After a few weeks of watering the flowers in these boxes, I noted that only one of the decorative flower boxes were flourishing. The remainder were either stagnant or dying. The one box of thriving flowers was made out of leftover cedar wood from the vegetable garden. The other boxes were made from newly purchased 2” thick pressure treated wood.
Noticing this growing anomaly I decided to do a little research on pressure treated wood. I was a little surprised when I read warnings such as use gloves when handling pressure treated wood, chemicals can leach when the wood comes into contact with water, and to wash work clothes separately from other household clothing before wearing them again. Prior to 2003 arsenic was used as one of the chemicals in treating the wood. Post 2003 copper and/or chromium replaced arsenic.

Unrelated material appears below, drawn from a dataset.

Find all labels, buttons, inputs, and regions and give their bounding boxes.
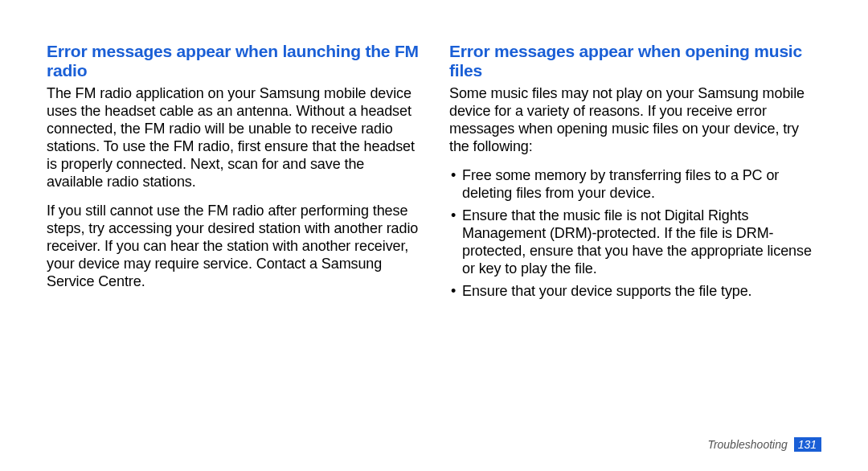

The newer pressure treated wood is purportedly safer.
More Pressure Treated Wood Research
I then read further where gardeners were asking whether or not pressure treated wood is safe for vegetable gardens. The answers were mixed. It usually depended upon which chemicals were used for treating the wood.
Not being a scientist or chemist or even a seasoned gardener for that matter, I didn’t like the sounds of the chemical treatments. Unfortunately, I didn’t do my research prior to creating the smaller decorative garden boxes.
To make matters worse, I was knee deep in a front yard project that involved making more garden boxes out of pressure treated wood. Since I wouldn’t be eating the flowers planted in those flowers I didn’t think pressure treated wood would be harmful. I’ve since had a change of heart and mind.
Repurposing Pressure Treated Wood
I’ve dismantled the garden boxes at the front of the house and have repurposed them. I made shelving to hold my gardening tools/supplies. I also made a rolling base for our large, heavy generator. I’ve replaced the pressure treated wood with cedar.
The smaller garden boxes that line the outside of my garden will stay in place this year. There are 8 of them and the dimensions are 6’ by 6”. Because the newer wood is deemed “safe” and I won’t be eating the contents of the boxes, I’ll leave them. Plus, the job is just a little more than I’m willing to tackle at this time.
I’ll handle the potential chemical leaching with EM1 (effective microorganisms). After all, if EM1 can reduce the radiation levels in one Fukishima gardener’s fruit to a level of ND (not detectable), I’m sure it can remediate leached chemicals from pressure treated wood.